A self-driving shuttle will ferry around 100 people in Greenwich, London along a short route on a public cycle and pedestrian path over the next three weeks, in a trial using Oxbotica’s driverless vehicle technology. The goal, according to Oxbotica, is to show average people that they can safely share space with autonomous cars, helping dissuade any perception of threat and generally improve comfort levels ahead of a planned wider launch with regular service available tot he public.
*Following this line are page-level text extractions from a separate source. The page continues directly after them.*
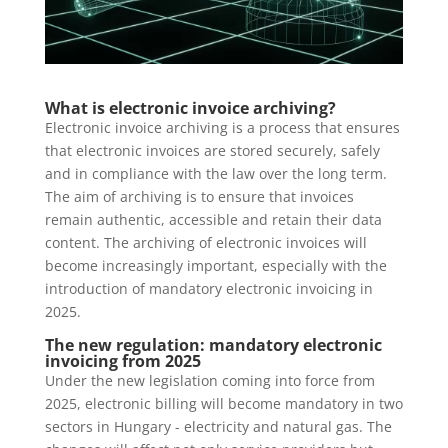
What is electronic invoice archiving?
Electronic invoice archiving is a process that ensures
that electronic invoices are stored securely, safely
and in compliance with the law over the long term.
The aim of archiving is to ensure that invoices
remain authentic, accessible and retain their data
content. The archiving of electronic invoices will
become increasingly important, especially with the
introduction of mandatory electronic invoicing in
2025.
The new regulation: mandatory electronic
invoicing from 2025
Under the new legislation coming into force from
2025, electronic billing will become mandatory in two
sectors in Hungary - electricity and natural gas. The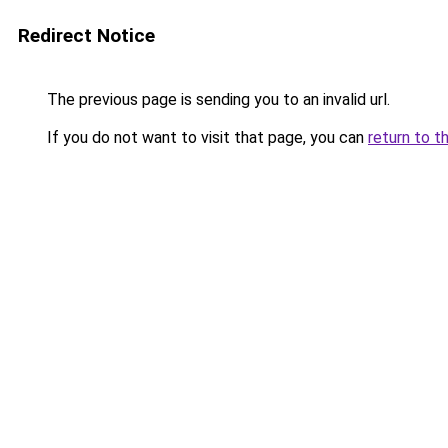
Redirect Notice
The previous page is sending you to an invalid url.
If you do not want to visit that page, you can
return to t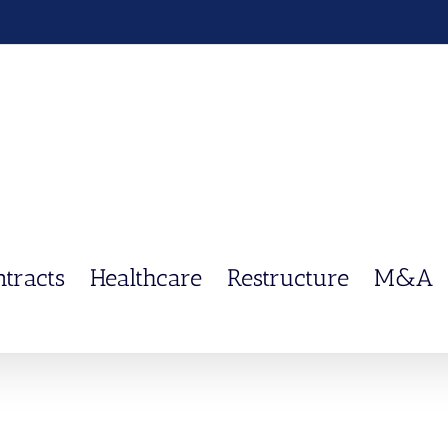
ntracts
Healthcare
Restructure
M&A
Oxbotica already kicked off self-driving car trials on UK streets in Milton Keynes late last year. The shuttle it’s using for this test is a very different vehicle, with room for four passengers and a much slower top speed, which suits its route along the Olympian Way path near O2 arena. Its design is focused on providing safe transport in an environment where it has to contend regularly with pedestrians crossing its path, and it’s 328 foot forward vision system is designed to help it come to a steady, comfortable stop whenever it sees something interrupting its path.
Part of Oxbotica’s goal with this limited trial is also to find out how passengers onboard the shuttle react to the experience of being transported by a computer-driver system. That could help inform design aspects of the rider experience, including driving practices and interior design. Ultimately, the goal is to begin a more comprehensive trial by 2019 in Greenwich, with the aim of rolling it out beyond to other locales further down the road.
Shuttles are low-hanging fruit for autonomous vehicle tech: routes are regular and relatively predictable, and speed isn’t necessarily a high-value target. This trial has interesting implications in terms of how closely it shares space with passengers and cyclists, a key area of concern for autonomous tech overall.